Aktenzeichen 23 O 1263/19 Fin
Leitsatz
Tenor
Die Klage wird abgewiesen.
Der Kläger hat die Kosten des Rechtsstreits zu tragen.
Das Urteil ist vorläufig vollstreckbar. Der Kläger kann die Vollstreckung der Beklagten durch Sicherheitsleistung in Höhe von 110% des aufgrund des Urteils vollstreckbaren Betrags abwenden, wenn nicht die Beklagte vor der Vollstreckung Sicherheit in Höhe von 110% des zu vollstreckenden Betrags leistet.
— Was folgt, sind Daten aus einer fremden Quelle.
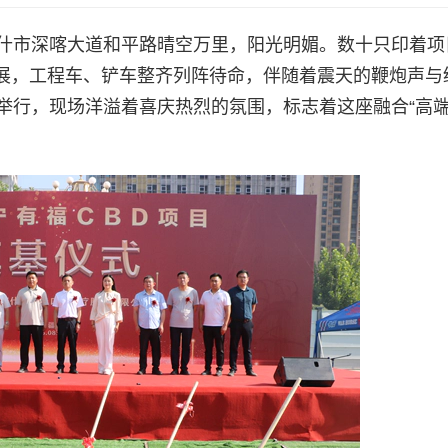
喀什市深喀大道和平路晴空万里，阳光明媚。数十只印着项
展，工程车、铲车整齐列阵待命，伴随着震天的鞭炮声与
举行，现场洋溢着喜庆热烈的氛围，标志着这座融合“高端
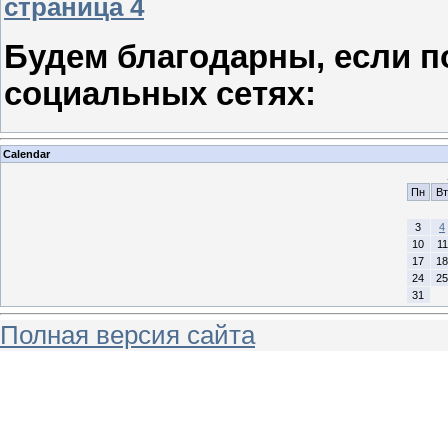
страница 4
Будем благодарны, если п
социальных сетях:
Calendar
Пн
Вт
3
4
10
11
17
18
24
25
31
Полная версия сайта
Der Streitwert wird auf EUR 28.250,00 festgesetzt.
Gründe
Die Klage ist unzulässig.
1. Für den in Antrag 1) geltend gemachten Feststellungsantrag besteht kein Feststellungsinteresse.
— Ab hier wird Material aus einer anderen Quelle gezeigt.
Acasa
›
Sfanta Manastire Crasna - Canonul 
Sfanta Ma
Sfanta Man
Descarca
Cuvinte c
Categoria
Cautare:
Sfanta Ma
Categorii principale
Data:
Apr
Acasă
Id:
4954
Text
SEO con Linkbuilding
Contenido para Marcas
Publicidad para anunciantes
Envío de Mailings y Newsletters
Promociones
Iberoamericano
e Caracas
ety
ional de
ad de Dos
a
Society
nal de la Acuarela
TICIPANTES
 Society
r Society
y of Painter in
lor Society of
Vom Fehlen des Feststellungsinteresses ist auszugehen, wenn dem Kläger ein einfacherer und zumindest gleich effektiver Weg zur Erreichung seines Rechtsschutzziels zur Verfügung steht (BGHZ 27, 190, 194). Eine Klage auf Feststellung des Bestehens oder Nichtbestehens eines Rechtsverhältnisses kann nach § 256 ZPO nur erhoben werden, wenn der Kläger ein rechtliches Interesse daran hat, dass das Rechtsverhältnis durch richterliche Entscheidung alsbald festgestellt wird.
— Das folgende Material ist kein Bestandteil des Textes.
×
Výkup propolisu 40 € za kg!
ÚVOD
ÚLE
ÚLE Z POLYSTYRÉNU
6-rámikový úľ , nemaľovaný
Ein solches Feststellungsinteresse ist nur dann gegeben, wenn durch die Entscheidung über den Feststellungsantrag der Streit insgesamt beseitigt wird und das Rechtsverhältnis der Parteien abschließend geklärt werden kann. Es fehlt, wenn durch die Entscheidung kein Rechtsfrieden geschaffen wird. Die Rechtskraft der Entscheidung muss weitere gerichtliche Auseinandersetzungen über die zwischen den Parteien strittigen Fragen um denselben Fragenkomplex ausschließen (vgl. BAG, Urteil vom 7.2.2019 – 6 AZR 84/18 = NJW 2019, 1833, Rn. 15 beckonline). Ist es dem Kläger möglich und zumutbar, Klage auf Leistung zu erheben, gebietet es die Prozessökonomie, sogleich ein vollstreckungsfähiges Urteil zu erwirken (BGHZ 134, 201, 208 f; NJW-RR 16, 1404, 1405; NJW 14, 939, 943). So ist eine positive Feststellungsklage unzulässig, die auf Feststellung gerichtet ist, der Darlehensvertrag habe sich durch den Widerruf in ein Rückgewährschuldverhältnis umgewandelt (BGH NJW 17, 1823, 1825). Mangels Vorrangs der Leistungsklage soll dagegen eine negative Feststellungsklage zulässig sein, die auf die Feststellung gerichtet ist, der Darlehensgeber habe infolge des Widerrufs keine Ansprüche mehr aus § 488 I 2 BGB (BGH NJW 17, 2340, 2341).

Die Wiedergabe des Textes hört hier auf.